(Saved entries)
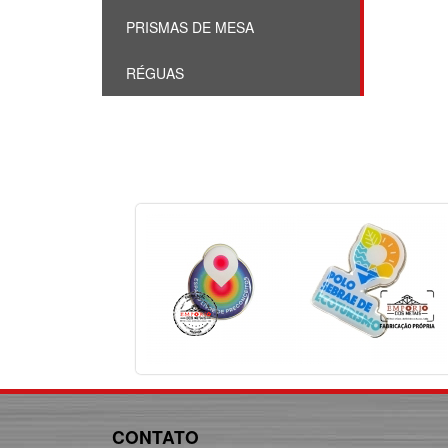
PRISMAS DE MESA
RÉGUAS
CONTATO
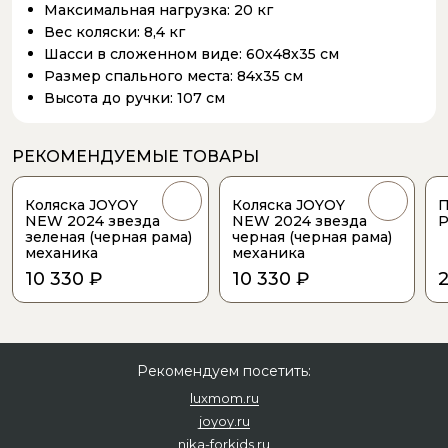
Максимальная нагрузка:
20 кг
Вес коляски:
8,4 кг
Шасси в сложенном виде:
60х48х35 см
Размер спального места:
84х35 см
Высота до ручки:
107 см
РЕКОМЕНДУЕМЫЕ ТОВАРЫ
Коляска JOYOY
Коляска JOYOY
П
NEW 2024 звезда
NEW 2024 звезда
P
зеленая (черная рама)
черная (черная рама)
механика
механика
10 330 ₽
10 330 ₽
Рекомендуем посетить:
luxmom.ru
joyoy.ru
nika-forkids.ru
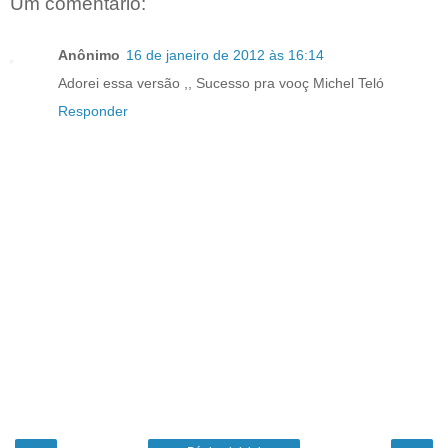
Um comentário:
Anônimo
16 de janeiro de 2012 às 16:14
Adorei essa versão ,, Sucesso pra vooç Michel Teló
Responder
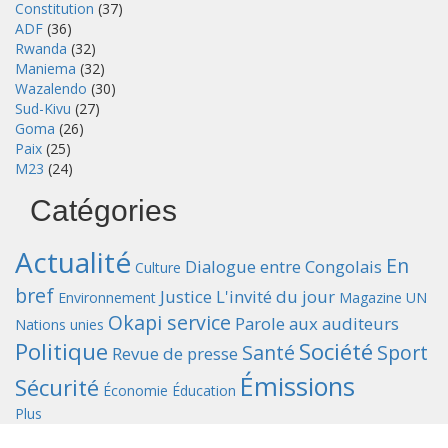
Constitution
(37)
ADF
(36)
Rwanda
(32)
Maniema
(32)
Wazalendo
(30)
Sud-Kivu
(27)
Goma
(26)
Paix
(25)
M23
(24)
Catégories
Actualité
En
Dialogue entre Congolais
Culture
bref
Justice
L'invité du jour
Environnement
Magazine UN
Okapi service
Parole aux auditeurs
Nations unies
Politique
Société
Santé
Sport
Revue de presse
Émissions
Sécurité
Économie
Éducation
Plus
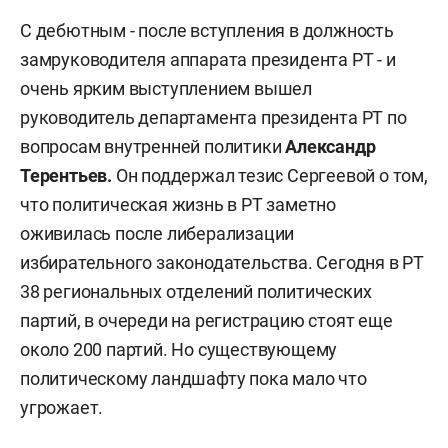
С дебютным - после вступления в должность
замруководителя аппарата президента
РТ - и
очень ярким выступлением вышел
руководитель департамента президента
РТ по
вопросам внутренней политики
А
лександр
Терентьев
.
Он поддержал тезис Сергеевой о том,
что политическая жизнь в РТ заметно
оживилась после либерализации
избирательного законодательства. Сегодня в РТ
38 региональных отделений политических
партий, в очереди на регистрацию стоят еще
около 200 партий. Но существующему
политическому ландшафту пока мало что
угрожает.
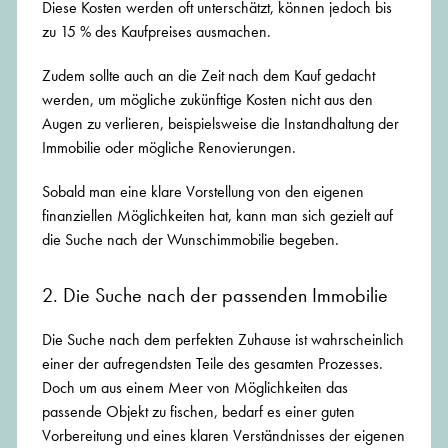
Diese Kosten werden oft unterschätzt, können jedoch bis
zu 15 % des Kaufpreises ausmachen.
Zudem sollte auch an die Zeit nach dem Kauf gedacht
werden, um mögliche zukünftige Kosten nicht aus den
Augen zu verlieren, beispielsweise die Instandhaltung der
Immobilie oder mögliche Renovierungen.
Sobald man eine klare Vorstellung von den eigenen
finanziellen Möglichkeiten hat, kann man sich gezielt auf
die Suche nach der Wunschimmobilie begeben.
2. Die Suche nach der passenden Immobilie
Die Suche nach dem perfekten Zuhause ist wahrscheinlich
einer der aufregendsten Teile des gesamten Prozesses.
Doch um aus einem Meer von Möglichkeiten das
passende Objekt zu fischen, bedarf es einer guten
Vorbereitung und eines klaren Verständnisses der eigenen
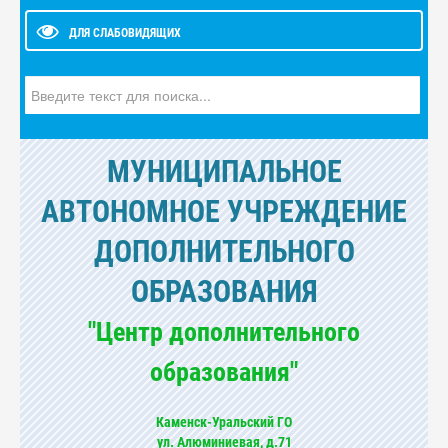
ДЛЯ СЛАБОВИДЯЩИХ
Искать...
МУНИЦИПАЛЬНОЕ
АВТОНОМНОЕ УЧРЕЖДЕНИЕ
ДОПОЛНИТЕЛЬНОГО
ОБРАЗОВАНИЯ
"Центр дополнительного
образования"
Каменск-Уральский ГО
ул. Алюминиевая, д.71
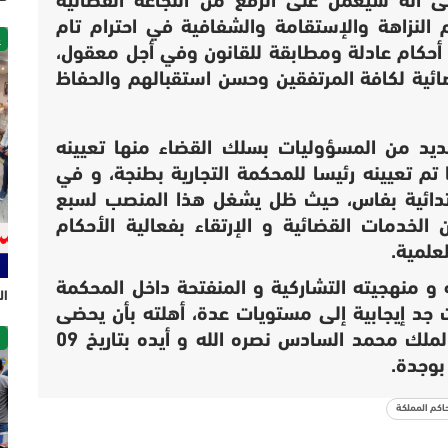
لى أنه سيعمل على الرفع من النجاعة القضائية
 النزاهة والإستقامة والشفافية في احترام تام
غ
 أحكام عادلة ومطابقة للقانون وفي أجل معقول،
ئية لكافة المرتفقين وحسن استقبالهم والحفاظ
عديد من المسؤوليات بسلك القضاء منها تعيينه
 تم تعيينه رئيسا للمحكمة التجارية بطنجة، و في
مة الإبتدائية بفاس، حيث ظل يشغل هذا المنصب لسبع
لخدمات القضائية و الإرتقاء بفعالية الأحكام
علمية.
 و منهجيته التشاركية و المنفتحة داخل المحكمة
ال
 جد إيجابية إلى مستويات عدة، أهلته بأن يحضى
ص
بالثقة الملكية الميمونة حيث عينه جلالة الملك محمد السادس نصره الله و أيده بتاريخ 09
اكم المملكة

(TASK TO CARRY OUT) Above are the entries; copy every line among them that contains the word "eigenen".

(SOLUTION FOR THIS EXERCISE)
Sobald man eine klare Vorstellung von den eigenen
Vorbereitung und eines klaren Verständnisses der eigenen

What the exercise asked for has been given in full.